Fundação Luis I | 2016

Through his painting, Diogo Navarro often conjures up the notion of music as text open to the interpretation
of anyone looking at what he has written with his brushes and paints, or when in Mozambique, he meets up with an
African Elvis strumming out scores about life and dreams on his guitar.
INVITATION
TEXT
There is always a paraphrase in what he paints because he is able to preserve forever the essential meaning of what he is saying by painting while allowing the other, always as the other, to interpret and feel things in his own way.

Other times, it is emotion, contrast, linking up his works as gazes scattered throughout the world, and throughout his own World, where it ends up as the present and past text in the act of painting, that knows that what is painted is painting itself in the way that it slowly goes out to sea as if it were a thought, with the currents, winds and tides in constant dialogue, taking shape in a buoy that floats on the water which will change his thoughts, and that are routes which always start out from within him to return to him in a dizzying circle.

And it remains in this nostalgia for the truth, painting by intuition, looking tenderly at the first painting he did at 4 years of age and offered to his Grandfather, while today, he is creating his own geometries, upon looking askance at the canvas so that what starts out by being a horse’s head with which he may converse, may turn out to be a ballerina in a pas de deux that entrances him and carries him into ecstasy at feeling what he feels.

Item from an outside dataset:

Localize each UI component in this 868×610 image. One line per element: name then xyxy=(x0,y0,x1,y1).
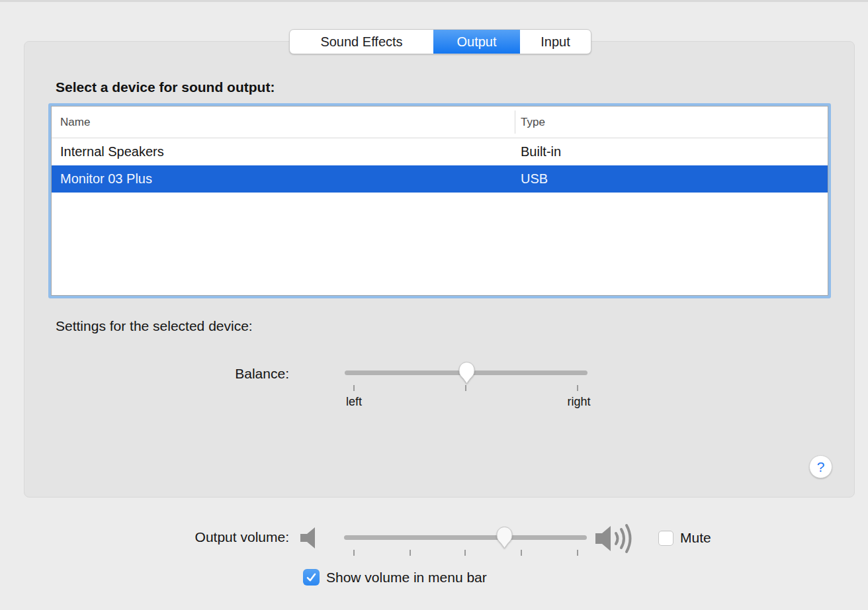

And it distorts the purpose of the drawing, lending it flame-shaped structures, recalling Apollo’s high priestess in Delphos, but also anthropomorphic shapes in a turbid world without definition or boundaries, as if an absence, yes, Diogo Navarro, as if you paint absence in various dimensions which are sometimes metaphorical and other times like the fleshless skeleton of the other’s eye upon you and upon what you paint. He started in Africa at 4 years old and has gone back to Africa several times as if experiencing the myth of “eternal return” where he always returns home in an indigenous buya kaya that transcends him and raises him upwards to the skies in the fullness of a kwela that he learned to say there, meaning rising, ascending.

And he waits for something to happen in the circularity he draws, absorbing the circle within, where it enters and exits and in which hearts dance and Atlas bears on his shoulders the world he insists on getting to know.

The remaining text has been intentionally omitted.